Centrala begrepp
Efficiently optimize policies using diffusion behavior modeling in offline RL.
Sammanfattning
Recent advancements in offline reinforcement learning have highlighted the potential of diffusion modeling for representing heterogeneous behavior policies. However, the slow sampling speed of diffusion policies poses a challenge. Score Regularized Policy Optimization (SRPO) proposes an efficient method to extract deterministic inference policies from critic and behavior models, avoiding the computationally intensive diffusion sampling scheme. By leveraging pretrained diffusion behavior models, SRPO optimizes policy gradients with the behavior distribution's score function, enhancing generative capabilities while improving computational efficiency significantly. Experimental results demonstrate a substantial boost in action sampling speed and reduced computational cost compared to leading diffusion-based methods.
Statistik
Extensive results on D4RL tasks show that our method boosts action sampling speed by more than 25 times compared with various leading diffusion-based methods in locomotion tasks.
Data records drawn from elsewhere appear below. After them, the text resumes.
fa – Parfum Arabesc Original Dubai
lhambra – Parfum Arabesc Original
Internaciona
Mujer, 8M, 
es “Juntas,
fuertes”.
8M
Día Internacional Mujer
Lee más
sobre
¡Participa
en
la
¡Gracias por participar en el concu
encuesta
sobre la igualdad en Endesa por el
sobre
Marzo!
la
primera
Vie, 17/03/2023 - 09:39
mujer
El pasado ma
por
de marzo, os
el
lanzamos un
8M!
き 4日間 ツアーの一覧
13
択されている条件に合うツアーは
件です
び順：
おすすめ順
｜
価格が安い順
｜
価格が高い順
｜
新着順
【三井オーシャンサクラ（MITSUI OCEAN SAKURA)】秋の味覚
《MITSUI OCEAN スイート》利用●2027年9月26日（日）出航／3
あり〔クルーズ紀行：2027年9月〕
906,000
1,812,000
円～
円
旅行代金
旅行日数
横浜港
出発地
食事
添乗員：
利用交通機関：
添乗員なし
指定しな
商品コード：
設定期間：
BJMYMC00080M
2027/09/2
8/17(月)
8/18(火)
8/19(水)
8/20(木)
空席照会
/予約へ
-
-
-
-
SRPO enjoys a more than 25× boost in action sampling speed and less than 1% of computational cost for evaluation compared with several leading diffusion-based methods while maintaining similar overall performance in locomotion tasks.
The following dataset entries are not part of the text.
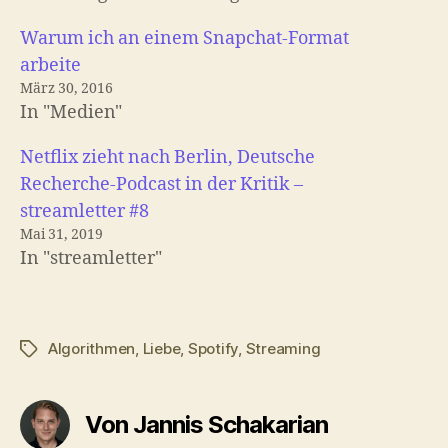
Warum ich an einem Snapchat-Format
arbeite
März 30, 2016
In "Medien"
Netflix zieht nach Berlin, Deutsche
Recherche-Podcast in der Kritik –
streamletter #8
Mai 31, 2019
In "streamletter"
Algorithmen
,
Liebe
,
Spotify
,
Streaming
Schlagwörter
Von Jannis Schakarian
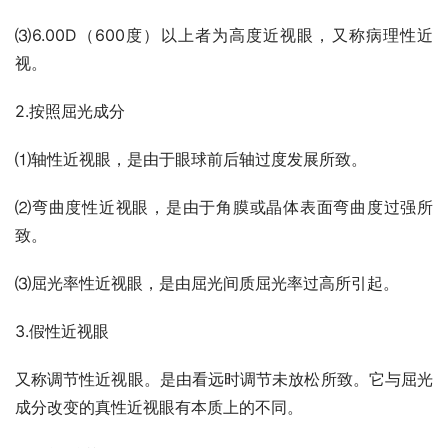
⑶6.00D（600度）以上者为高度近视眼，又称病理性近
视。
2.按照屈光成分
⑴轴性近视眼，是由于眼球前后轴过度发展所致。
⑵弯曲度性近视眼，是由于角膜或晶体表面弯曲度过强所
致。
⑶屈光率性近视眼，是由屈光间质屈光率过高所引起。
3.假性近视眼
又称调节性近视眼。是由看远时调节未放松所致。它与屈光
成分改变的真性近视眼有本质上的不同。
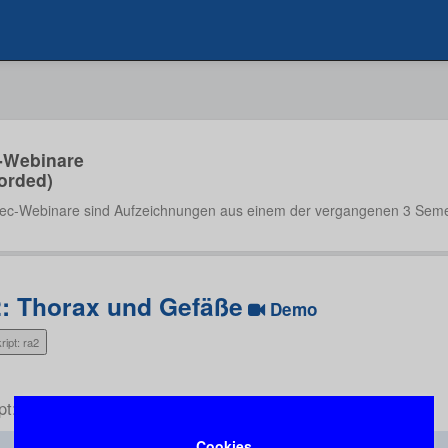
-Webinare
orded)
ec-Webinare sind Aufzeichnungen aus einem der vergangenen 3 Seme
2: Thorax und Gefäße
Demo
ript: ra2
pt: ra2
Cookies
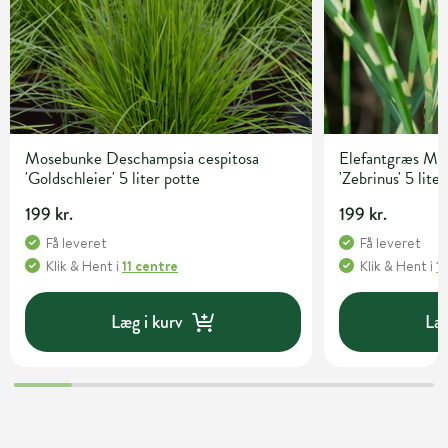
Mosebunke Deschampsia cespitosa
Elefantgræs Mis
'Goldschleier' 5 liter potte
'Zebrinus' 5 lite
199 kr.
199 kr.
Få leveret
Få leveret
Klik & Hent
i
11 centre
Klik & Hent
i
1
Læg i kurv
Læg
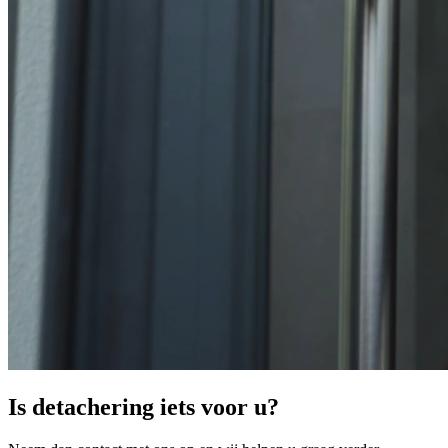
Is detachering iets voor u?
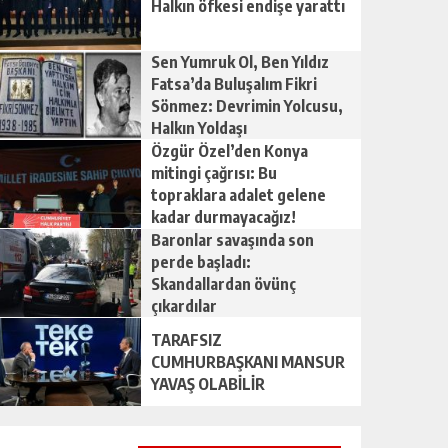
Halkın öfkesi endişe yarattı
Sen Yumruk Ol, Ben Yıldız
Fatsa’da Buluşalım Fikri
Sönmez: Devrimin Yolcusu,
Halkın Yoldaşı
Özgür Özel’den Konya
mitingi çağrısı: Bu
topraklara adalet gelene
kadar durmayacağız!
Baronlar savaşında son
perde başladı:
Skandallardan övünç
çıkardılar
TARAFSIZ
CUMHURBAŞKANI MANSUR
YAVAŞ OLABİLİR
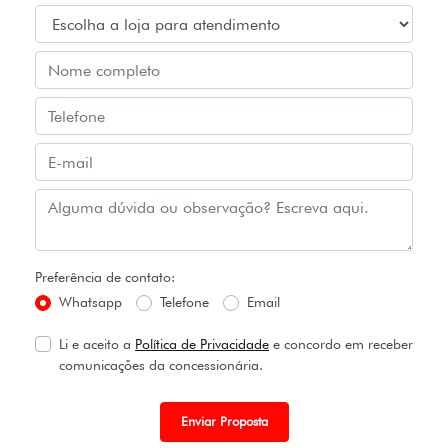
Preferência de contato:
Whatsapp
Telefone
Email
Li e aceito a
Política de Privacidade
e concordo em receber
comunicações da concessionária.
Enviar Proposta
The action sampling speed of SRPO is 25 to 1000 times faster than that of other diffusion-based methods.
Citat
"SRPO entirely circumvents the computationally demanding action sampling scheme associated with the diffusion process."
"Our method enjoys powerful generative capabilities of diffusion modeling while completely circumventing the computationally intensive and time-consuming diffusion sampling scheme."
"SRPO maintains high computational efficiency, especially fast inference speed, while enabling the use of a powerful diffusion model."